* Exercise requirements
Read the data below. Every line holding the string "Privacy" must be copied.

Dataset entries
——
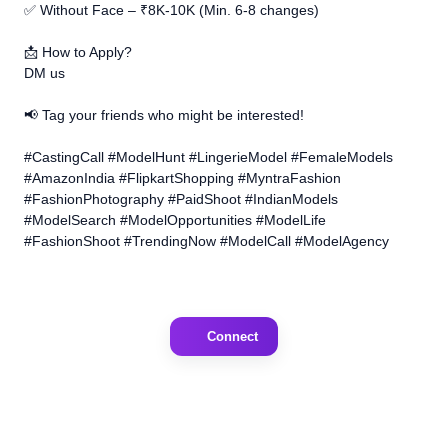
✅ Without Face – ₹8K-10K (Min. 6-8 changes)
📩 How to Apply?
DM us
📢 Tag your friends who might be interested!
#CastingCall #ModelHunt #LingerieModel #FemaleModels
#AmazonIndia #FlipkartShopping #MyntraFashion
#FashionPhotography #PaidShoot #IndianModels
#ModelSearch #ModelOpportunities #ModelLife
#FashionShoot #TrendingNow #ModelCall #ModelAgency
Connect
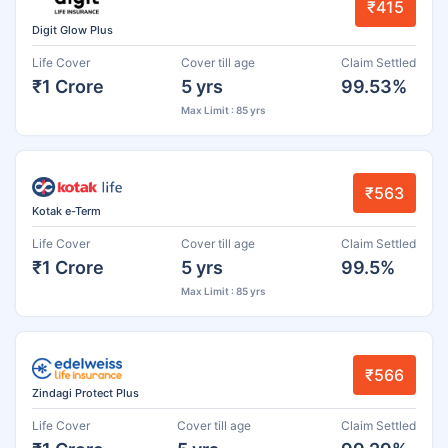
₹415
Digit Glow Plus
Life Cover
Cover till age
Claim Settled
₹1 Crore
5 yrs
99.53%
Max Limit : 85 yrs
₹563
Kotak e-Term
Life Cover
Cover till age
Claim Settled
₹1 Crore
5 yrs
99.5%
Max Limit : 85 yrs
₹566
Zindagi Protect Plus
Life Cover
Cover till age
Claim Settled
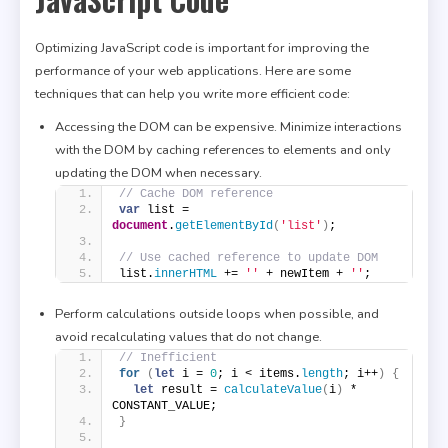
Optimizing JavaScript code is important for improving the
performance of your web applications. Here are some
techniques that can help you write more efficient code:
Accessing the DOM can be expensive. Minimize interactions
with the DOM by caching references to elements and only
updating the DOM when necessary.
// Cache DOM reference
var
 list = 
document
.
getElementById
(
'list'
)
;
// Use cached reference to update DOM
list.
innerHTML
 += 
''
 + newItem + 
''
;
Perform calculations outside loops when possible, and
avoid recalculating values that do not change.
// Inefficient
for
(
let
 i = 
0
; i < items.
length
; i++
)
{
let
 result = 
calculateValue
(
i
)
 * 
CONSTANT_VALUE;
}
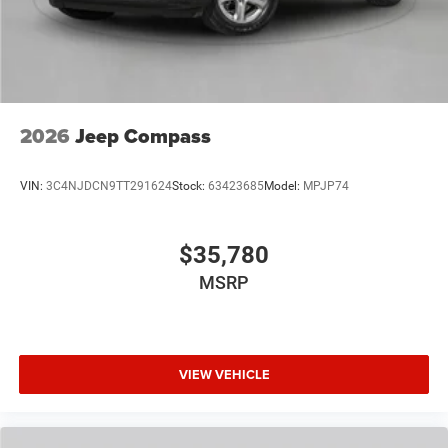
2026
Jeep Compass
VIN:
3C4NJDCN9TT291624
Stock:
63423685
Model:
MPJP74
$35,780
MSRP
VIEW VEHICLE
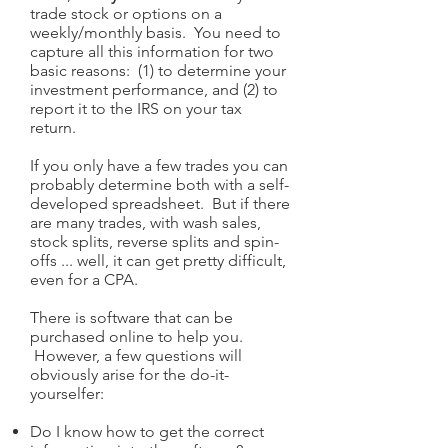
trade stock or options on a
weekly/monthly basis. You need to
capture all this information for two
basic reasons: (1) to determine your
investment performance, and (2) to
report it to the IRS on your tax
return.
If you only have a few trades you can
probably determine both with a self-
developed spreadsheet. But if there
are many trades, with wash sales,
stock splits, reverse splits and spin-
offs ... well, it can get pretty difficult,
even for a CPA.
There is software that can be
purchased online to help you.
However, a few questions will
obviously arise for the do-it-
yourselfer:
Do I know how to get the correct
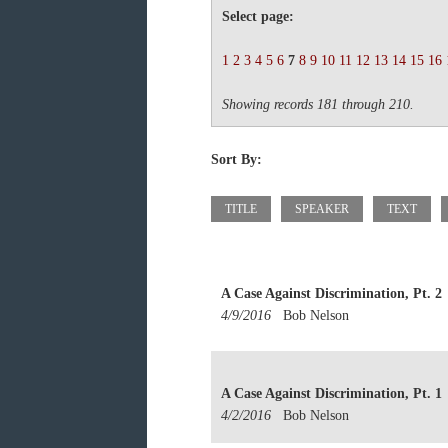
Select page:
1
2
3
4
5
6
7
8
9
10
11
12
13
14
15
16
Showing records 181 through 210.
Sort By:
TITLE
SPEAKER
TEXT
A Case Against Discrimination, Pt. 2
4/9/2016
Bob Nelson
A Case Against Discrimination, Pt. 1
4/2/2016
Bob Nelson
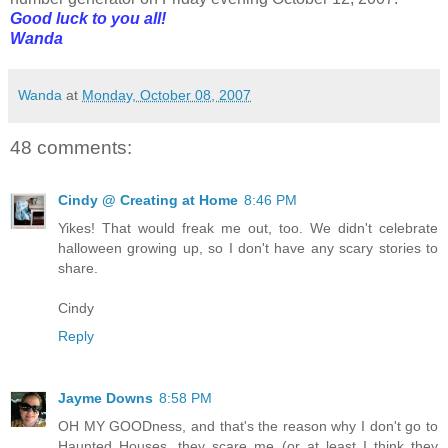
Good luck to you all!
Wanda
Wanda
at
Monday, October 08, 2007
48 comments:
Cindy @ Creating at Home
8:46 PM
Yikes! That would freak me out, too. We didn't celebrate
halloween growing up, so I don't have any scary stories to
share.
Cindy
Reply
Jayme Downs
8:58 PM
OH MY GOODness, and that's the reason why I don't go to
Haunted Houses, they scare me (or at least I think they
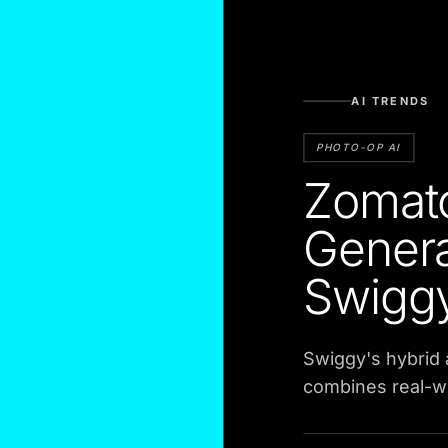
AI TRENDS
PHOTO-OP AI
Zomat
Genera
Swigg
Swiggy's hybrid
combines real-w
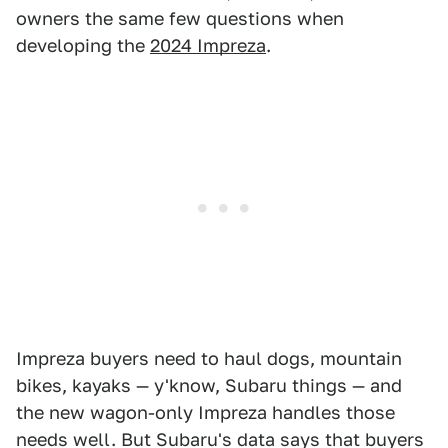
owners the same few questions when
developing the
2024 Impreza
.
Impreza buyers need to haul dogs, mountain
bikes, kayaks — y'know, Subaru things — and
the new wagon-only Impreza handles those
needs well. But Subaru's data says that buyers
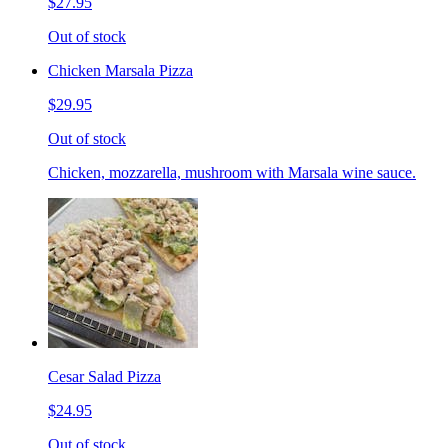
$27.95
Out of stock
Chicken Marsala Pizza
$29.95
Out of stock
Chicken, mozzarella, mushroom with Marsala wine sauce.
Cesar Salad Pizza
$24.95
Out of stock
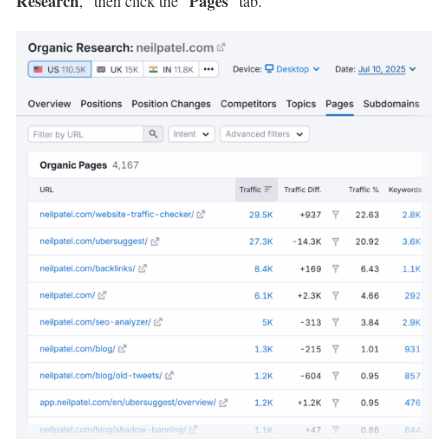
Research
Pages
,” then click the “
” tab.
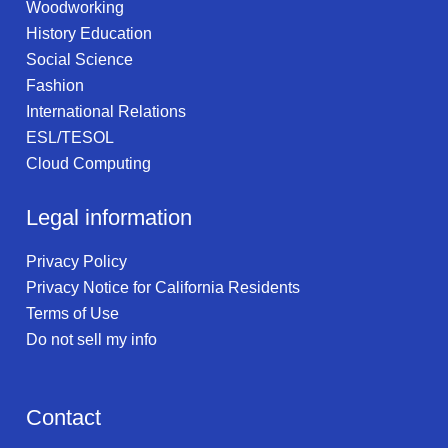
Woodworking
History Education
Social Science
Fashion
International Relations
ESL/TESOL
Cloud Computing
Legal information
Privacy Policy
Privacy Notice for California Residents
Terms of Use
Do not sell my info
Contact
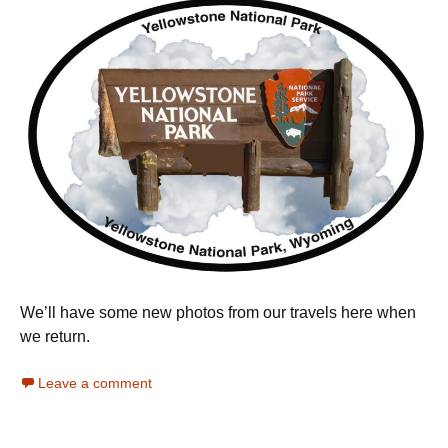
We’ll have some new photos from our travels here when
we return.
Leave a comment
——
* Result of this task
Privacy Policy
Privacy Notice for California Residents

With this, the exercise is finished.